The results of this well-designed study turned up to be quite insightful. There was no difference in hunger and fullness scores among the trials. However, as Hayashi describes, “We found DIT or energy production increased after consuming a meal, and it increased with the duration of each taste stimulation and the duration of chewing. This means irrespective of the influence of the food bolus, oral stimuli, corresponding to the duration of tasting food in the mouth and the duration of chewing, increased DIT.” Gas exchange and protein oxidation too increased with the duration of taste stimulation and chewing, and so did blood flow in the splanchnic celiac artery. As this artery supplies blood to the digestive organs, the motility of the upper gastrointestinal tract also increased responding to oral stimuli during chewing.

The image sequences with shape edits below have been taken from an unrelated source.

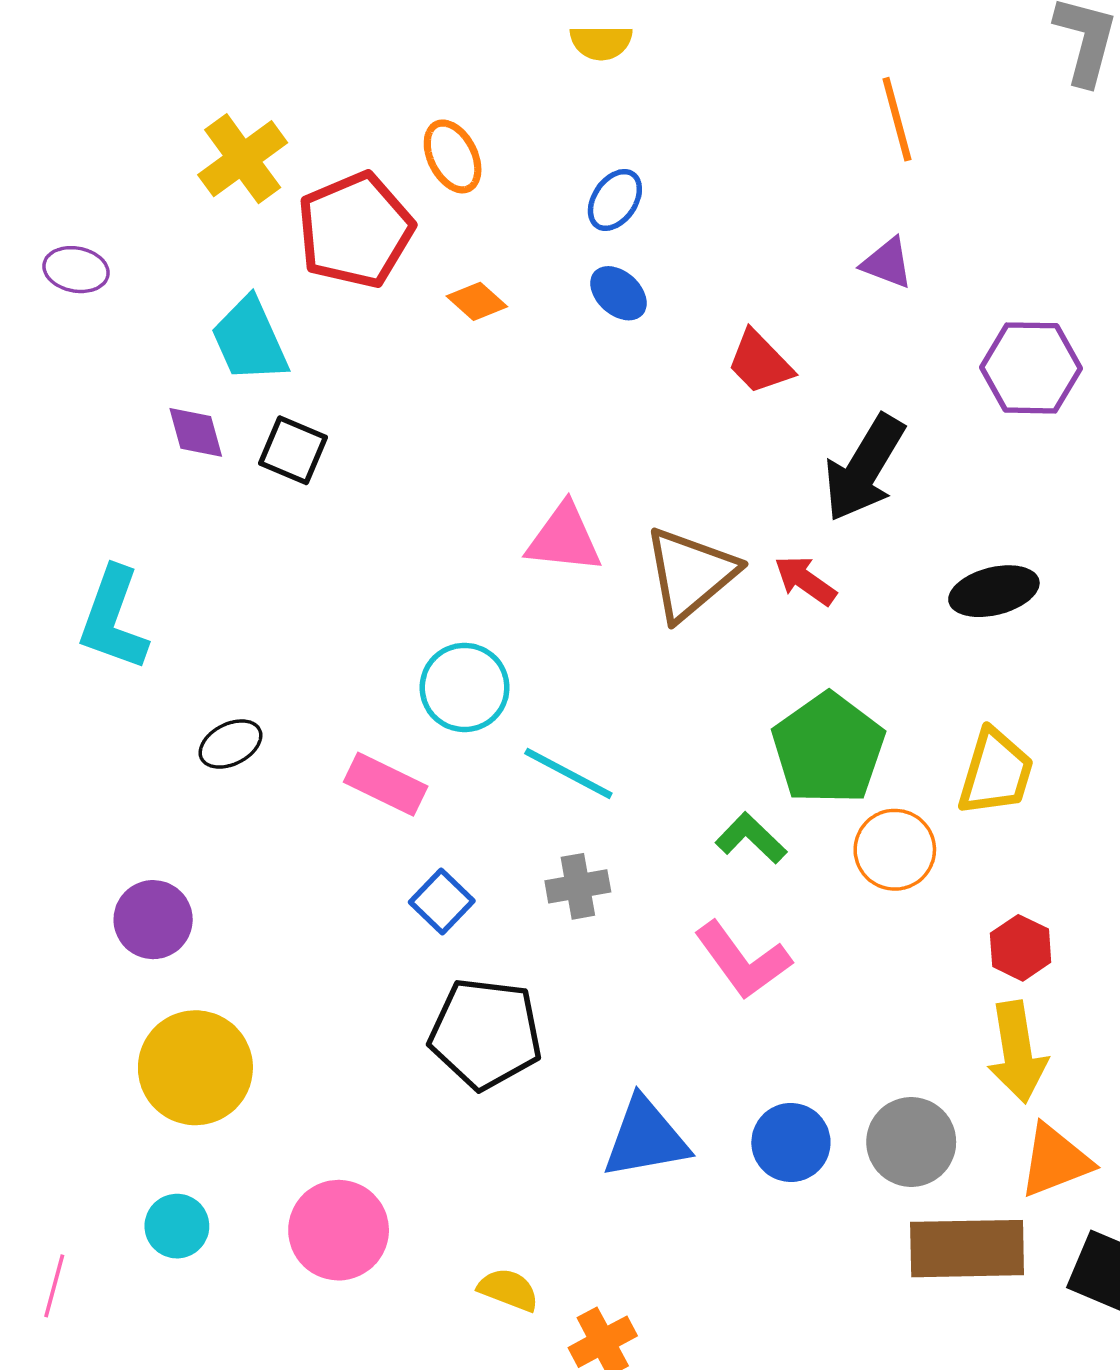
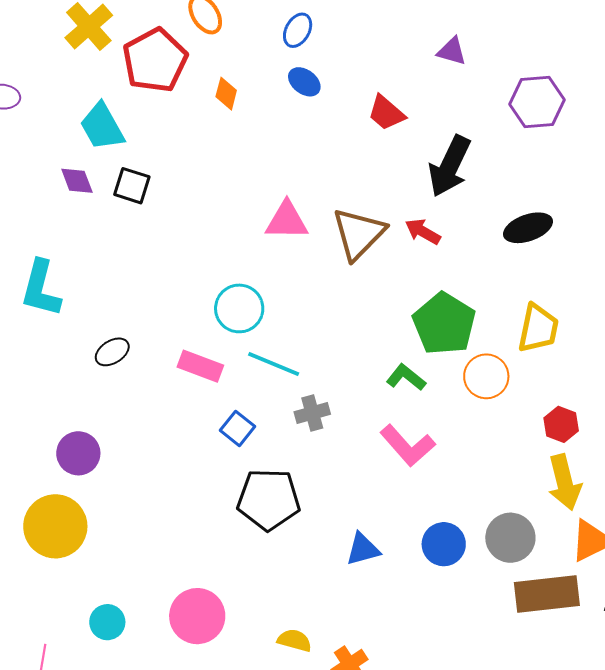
orange diamond: (477, 301) -> (226, 94), turned 68
cyan line: (568, 773) -> (274, 364), moved
yellow circle: (195, 1068) -> (55, 526), moved
blue triangle: (645, 1138) -> (363, 549), size x0.7

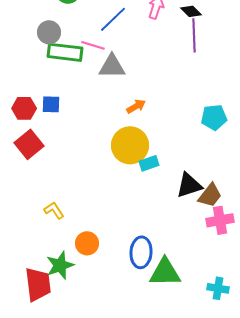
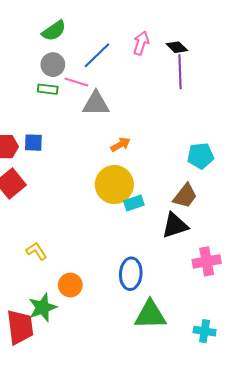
gray circle: (49, 32) -> (53, 65), moved
green rectangle: (65, 52) -> (48, 89), size x0.6
brown trapezoid: (210, 195) -> (185, 196), moved
blue ellipse: (141, 252) -> (131, 274), moved

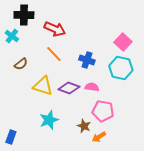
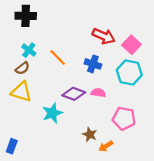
red arrow: (55, 29) -> (104, 36), moved
cyan cross: (12, 36) -> (29, 50), moved
yellow triangle: (43, 86) -> (21, 92), moved
pink pentagon: (103, 111) -> (124, 118), moved
cyan star: (49, 120) -> (52, 113), moved

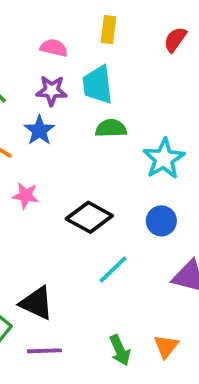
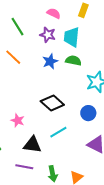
blue star: (39, 130) -> (50, 61), moved
pink star: (26, 195) -> (18, 120), moved
black triangle: (36, 303) -> (32, 145), moved, turned -30
purple line: (44, 351) -> (24, 167), moved

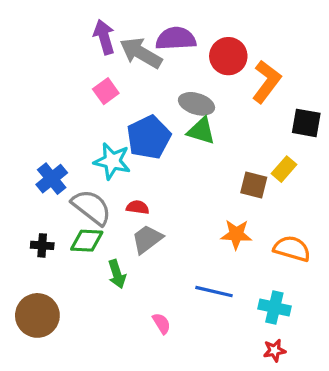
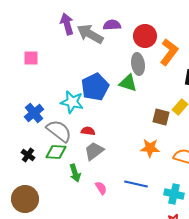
purple semicircle: (176, 39) -> (112, 25), size x0.7
pink square: (106, 91) -> (31, 58), moved, turned 35
gray ellipse: (196, 104) -> (138, 64), moved, turned 65
black cross: (42, 245) -> (28, 155), turned 32
pink semicircle: (161, 323) -> (101, 188), moved

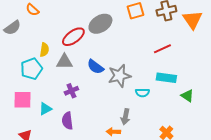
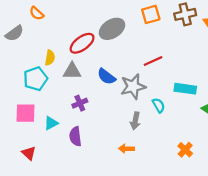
red line: (162, 49) -> (153, 61), moved
cyan semicircle: (142, 93) -> (159, 105), turned -120
gray arrow: (125, 117) -> (135, 121), moved

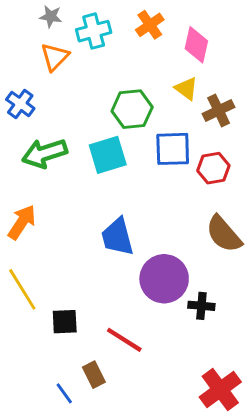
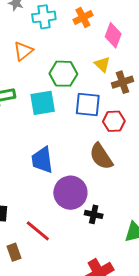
orange triangle: (55, 57) -> (23, 51), moved
brown semicircle: (224, 234) -> (101, 156), moved

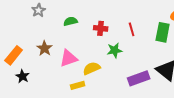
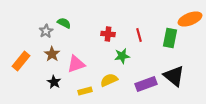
gray star: (39, 10) -> (46, 31), moved
green semicircle: (71, 21) -> (64, 23), moved, turned 40
yellow semicircle: (92, 68) -> (109, 80), moved
black star: (23, 76) -> (54, 82), moved

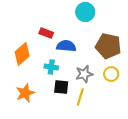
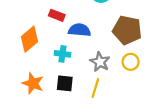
gray star: (84, 74) -> (100, 62), turned -30
black square: (61, 87) -> (65, 83), moved
orange star: (25, 93) -> (33, 83), turned -30

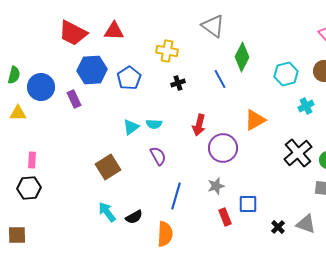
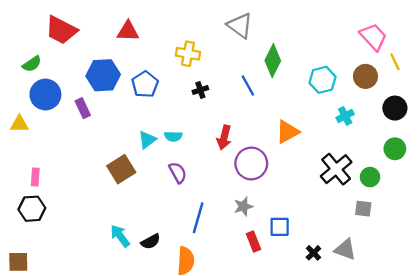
red trapezoid: (73, 33) -> (61, 30), moved
green semicircle: (14, 75) -> (32, 64), moved, turned 42
brown square: (108, 167) -> (121, 169), moved

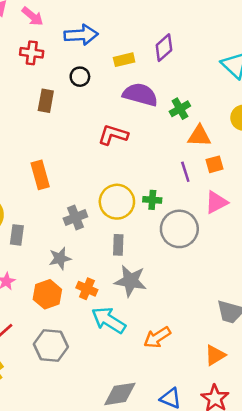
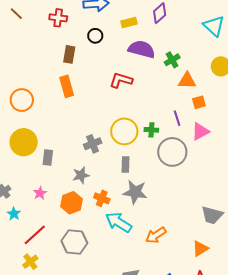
purple line: (185, 172) -> (177, 118), moved
orange rectangle: (40, 175) -> (67, 86), moved

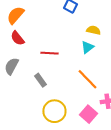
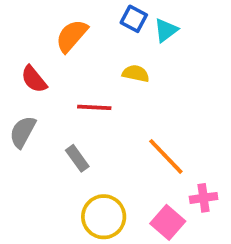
orange semicircle: (15, 15) -> (72, 36), moved
yellow semicircle: (93, 30) -> (136, 74), moved
cyan triangle: (87, 47) -> (166, 30), moved

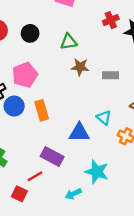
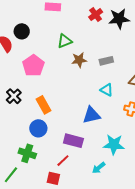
black circle: (30, 33) -> (22, 31), moved
pink pentagon: (25, 75) -> (33, 66), moved
blue circle: (14, 106) -> (38, 128), moved
orange rectangle: (42, 110) -> (44, 105), moved
cyan triangle: (104, 118) -> (107, 90), moved

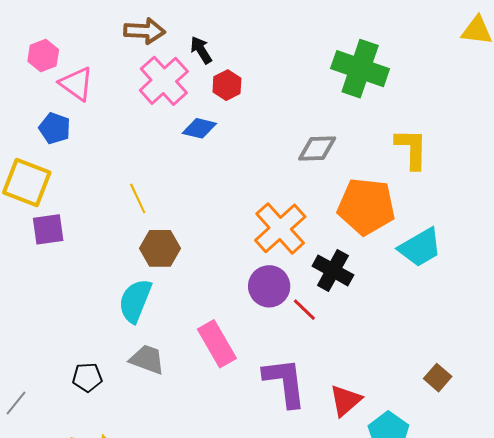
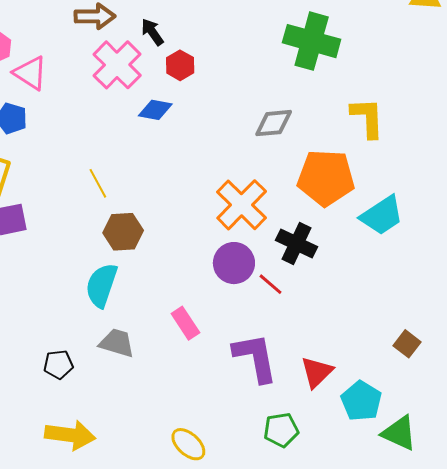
pink rectangle: (217, 344) -> (185, 323), size x0.7

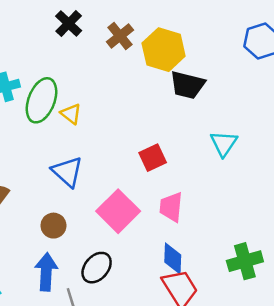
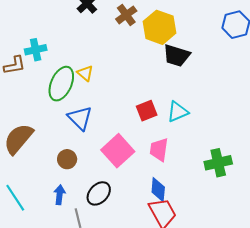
green ellipse: (41, 100) -> (61, 84), moved
cyan triangle: (224, 143) -> (178, 112), moved, turned 30
green cross: (245, 261) -> (218, 163), moved
blue arrow: (46, 272) -> (60, 195), size x0.7

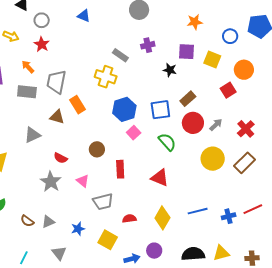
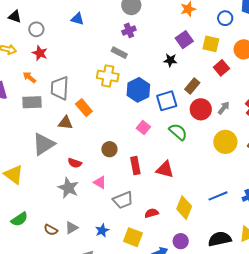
purple cross: (148, 45) -> (129, 30), moved
purple square: (187, 52) -> (184, 40), turned -30
red square: (228, 90) -> (221, 68), moved
blue hexagon: (124, 109) -> (138, 90), moved
gray triangle: (32, 135) -> (44, 144), size x1.4
red triangle: (160, 178) -> (165, 169), moved

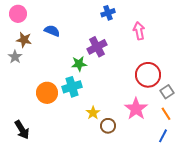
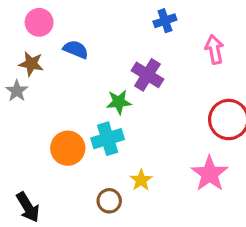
pink circle: (18, 14) -> (39, 22), moved
purple cross: (97, 47) -> (147, 75), turned -30
brown circle: (108, 126) -> (109, 201), moved

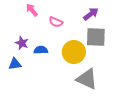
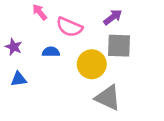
pink semicircle: (56, 22) -> (69, 27), size x1.5
purple star: (22, 43) -> (14, 47), moved
blue semicircle: (41, 50) -> (51, 52), moved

The study highlighted that chewing well, by increasing energy expenditure, can indeed help prevent obesity and metabolic syndrome. Hayashi concludes, “While the difference in energy expenditure per meal is small, the cumulative effect gathered during multiple meals, taken over every day and 365 days a year, is substantial.”
Backed by robust science, slow eating and thorough chewing could be the latest recommendations for integration into our weight management efforts.